Exercise aim | All lines in the records below with the word "Schedule" must be returned.

** Opening Material supplied block **

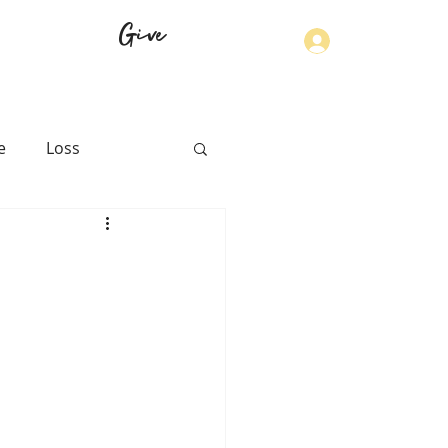
Give
Log In
e
Loss
th
Physical Health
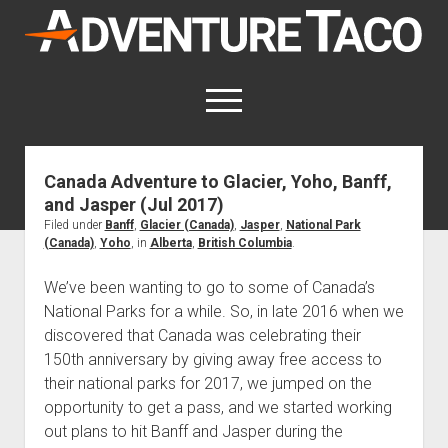
AdventureTaco
open
menu
twitter
facebook
instagram
patreon
Canada Adventure to Glacier, Yoho, Banff,
and Jasper (Jul 2017)
This site contains affiliate links
for which I may be compensated.
Filed under
Banff
,
Glacier (Canada)
,
Jasper
,
National Park
(Canada)
,
Yoho
, in
Alberta
,
British Columbia
.
open
Trip Reports
dropdown
We’ve been wanting to go to some of Canada’s
open
Trips by State
menu
Mods & Maintenance
National Parks for a while. So, in late 2016 when we
dropdown
Trips by Destination
open
discovered that Canada was celebrating their
Mods, Maintenance & Rig Reviews (Truck Stuff)
menu
How-To
dropdown
150th anniversary by giving away free access to
Trips by Year
Photography, Gear & Product Reviews (Non-Truck Stuff)
open
Show All How-To Categories
menu
About
their national parks for 2017, we jumped on the
dropdown
Index of Places, Trails, and Hikes
open
Body
About AdventureTaco
Contact me
menu
opportunity to get a pass, and we started working
dropdown
- - - - - - - - - - - - - - - - - - - -
out plans to hit Banff and Jasper during the
open
Step-by-Step Replacing the Door Handle on a 1st gen
How I Got Started with Offroad Adventuring
Subscribe (free)
menu
Brakes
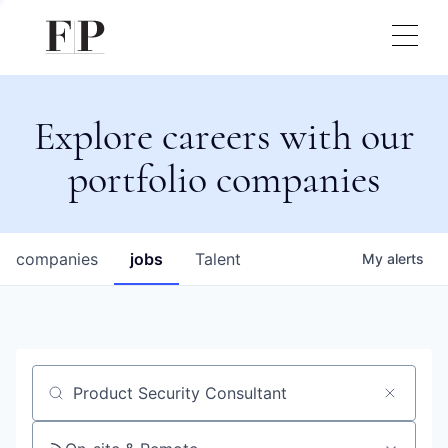
Explore careers with our
portfolio companies
companies
jobs
Talent
My
alerts
Job title, company or keyword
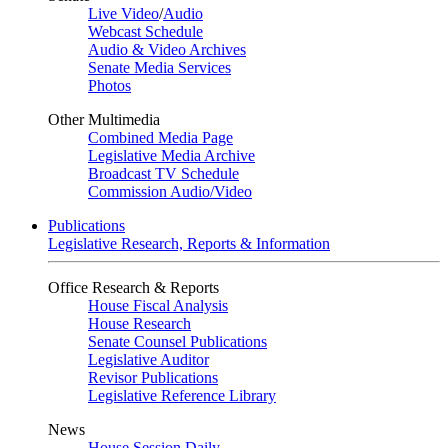
Live Video
/
Audio
Webcast Schedule
Audio & Video Archives
Senate Media Services
Photos
Other Multimedia
Combined Media Page
Legislative Media Archive
Broadcast TV Schedule
Commission Audio/Video
Publications
Legislative Research, Reports & Information
Office Research & Reports
House Fiscal Analysis
House Research
Senate Counsel Publications
Legislative Auditor
Revisor Publications
Legislative Reference Library
News
House Session Daily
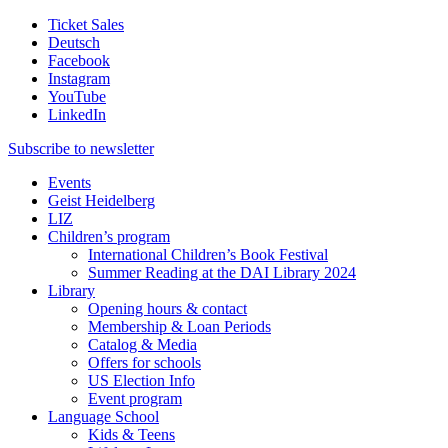
Ticket Sales
Deutsch
Facebook
Instagram
YouTube
LinkedIn
Subscribe to
newsletter
Events
Geist Heidelberg
LIZ
Children’s program
International Children’s Book Festival
Summer Reading at the DAI Library 2024
Library
Opening hours & contact
Membership & Loan Periods
Catalog & Media
Offers for schools
US Election Info
Event program
Language School
Kids & Teens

** Closing Material supplied block **

Exercise result |
Webcast Schedule
Broadcast TV Schedule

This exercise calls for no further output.